Material for this task: Begin
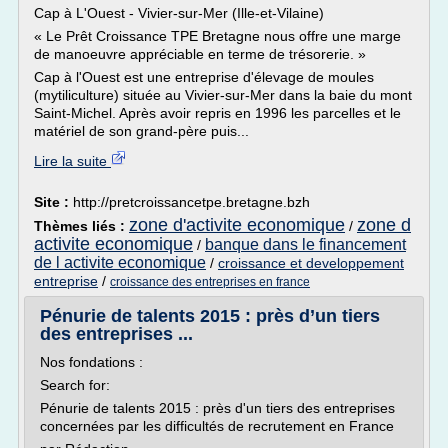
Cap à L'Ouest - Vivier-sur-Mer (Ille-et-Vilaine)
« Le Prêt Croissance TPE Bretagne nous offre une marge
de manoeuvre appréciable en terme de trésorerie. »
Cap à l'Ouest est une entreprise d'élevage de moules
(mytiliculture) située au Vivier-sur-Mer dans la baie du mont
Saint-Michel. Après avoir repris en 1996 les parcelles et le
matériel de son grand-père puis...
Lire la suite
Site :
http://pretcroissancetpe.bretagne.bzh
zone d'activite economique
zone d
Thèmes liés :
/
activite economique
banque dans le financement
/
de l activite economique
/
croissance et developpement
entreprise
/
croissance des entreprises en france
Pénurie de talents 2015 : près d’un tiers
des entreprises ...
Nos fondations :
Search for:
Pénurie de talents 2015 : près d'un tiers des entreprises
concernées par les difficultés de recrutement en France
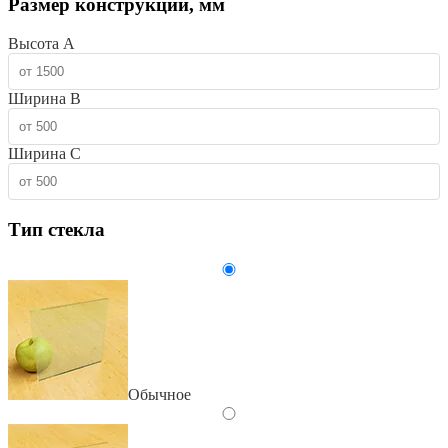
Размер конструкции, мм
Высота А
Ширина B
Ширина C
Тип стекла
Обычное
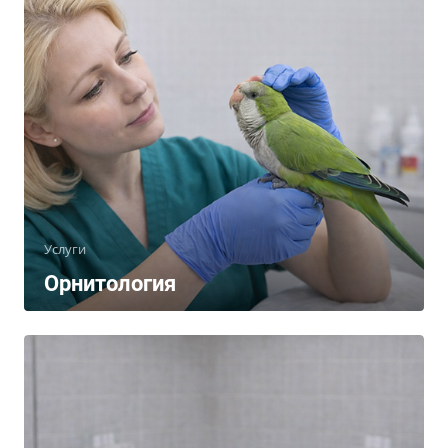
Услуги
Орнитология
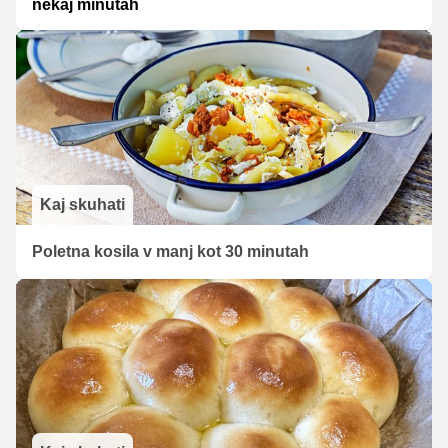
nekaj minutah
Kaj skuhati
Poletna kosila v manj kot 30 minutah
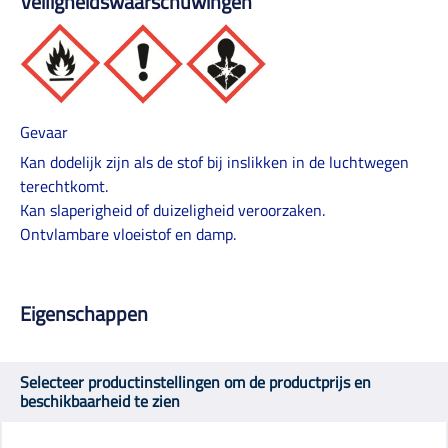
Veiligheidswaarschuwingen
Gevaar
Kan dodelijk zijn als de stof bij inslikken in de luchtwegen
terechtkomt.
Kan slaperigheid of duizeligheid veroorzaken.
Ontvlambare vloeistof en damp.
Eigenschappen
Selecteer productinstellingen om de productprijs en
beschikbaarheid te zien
Material for this task: End
## Problem to work on
Copy range, inclusive: the line holding "Cap à l'Ouest est" to the line holding "Pénurie de talents 2015 : près d'un". Reproduce exactly those lines of the records above and no others.

## Written answer
Cap à l'Ouest est une entreprise d'élevage de moules
(mytiliculture) située au Vivier-sur-Mer dans la baie du mont
Saint-Michel. Après avoir repris en 1996 les parcelles et le
matériel de son grand-père puis...
Lire la suite
Site :
http://pretcroissancetpe.bretagne.bzh
zone d'activite economique
zone d
Thèmes liés :
/
activite economique
banque dans le financement
/
de l activite economique
/
croissance et developpement
entreprise
/
croissance des entreprises en france
Pénurie de talents 2015 : près d’un tiers
des entreprises ...
Nos fondations :
Search for:
Pénurie de talents 2015 : près d'un tiers des entreprises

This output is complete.